• **Directions**:
Wherever "Genel" turns up in a line of the entries below, that line counts. Say how many such lines there are, with no other words.

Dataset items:

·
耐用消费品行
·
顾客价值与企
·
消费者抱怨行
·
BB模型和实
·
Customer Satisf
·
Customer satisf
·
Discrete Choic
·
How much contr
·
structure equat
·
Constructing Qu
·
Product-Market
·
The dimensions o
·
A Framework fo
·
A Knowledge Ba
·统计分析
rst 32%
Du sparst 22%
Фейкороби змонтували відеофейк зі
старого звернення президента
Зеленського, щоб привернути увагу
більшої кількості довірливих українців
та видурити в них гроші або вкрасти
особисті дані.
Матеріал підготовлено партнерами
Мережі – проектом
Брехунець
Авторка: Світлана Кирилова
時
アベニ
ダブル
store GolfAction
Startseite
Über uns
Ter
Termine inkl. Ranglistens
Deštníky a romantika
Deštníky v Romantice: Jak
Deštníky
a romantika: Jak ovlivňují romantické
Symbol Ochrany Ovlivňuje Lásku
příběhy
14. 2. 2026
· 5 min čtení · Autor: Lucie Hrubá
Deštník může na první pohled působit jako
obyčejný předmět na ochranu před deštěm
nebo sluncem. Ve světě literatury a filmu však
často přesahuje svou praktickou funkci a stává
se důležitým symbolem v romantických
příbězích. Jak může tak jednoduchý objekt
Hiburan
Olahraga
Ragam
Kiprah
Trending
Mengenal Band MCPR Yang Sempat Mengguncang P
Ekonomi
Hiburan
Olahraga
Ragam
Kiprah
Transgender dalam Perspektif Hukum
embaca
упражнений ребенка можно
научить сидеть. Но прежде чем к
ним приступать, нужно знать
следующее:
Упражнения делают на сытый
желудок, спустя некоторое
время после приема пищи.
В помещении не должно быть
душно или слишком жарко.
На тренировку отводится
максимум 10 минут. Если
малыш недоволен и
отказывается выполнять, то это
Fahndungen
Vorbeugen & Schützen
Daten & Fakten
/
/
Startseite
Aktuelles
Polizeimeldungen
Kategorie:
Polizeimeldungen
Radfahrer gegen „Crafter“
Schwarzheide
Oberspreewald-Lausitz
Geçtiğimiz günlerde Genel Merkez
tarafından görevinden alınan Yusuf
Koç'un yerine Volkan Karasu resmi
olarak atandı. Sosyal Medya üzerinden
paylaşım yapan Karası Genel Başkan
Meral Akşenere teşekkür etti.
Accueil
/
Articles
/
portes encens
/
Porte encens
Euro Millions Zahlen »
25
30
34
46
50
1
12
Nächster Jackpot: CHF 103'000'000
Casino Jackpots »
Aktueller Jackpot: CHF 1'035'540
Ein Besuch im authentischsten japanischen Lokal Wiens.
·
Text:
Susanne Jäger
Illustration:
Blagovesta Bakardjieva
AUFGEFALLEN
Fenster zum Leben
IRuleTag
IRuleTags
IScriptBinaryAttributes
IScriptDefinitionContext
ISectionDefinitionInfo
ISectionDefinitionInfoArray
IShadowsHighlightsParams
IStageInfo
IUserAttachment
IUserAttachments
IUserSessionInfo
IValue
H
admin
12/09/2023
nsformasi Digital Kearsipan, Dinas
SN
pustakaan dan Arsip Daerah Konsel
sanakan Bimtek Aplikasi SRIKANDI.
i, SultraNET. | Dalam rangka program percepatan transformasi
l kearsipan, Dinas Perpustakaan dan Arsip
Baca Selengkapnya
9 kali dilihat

• **The completed task**:
2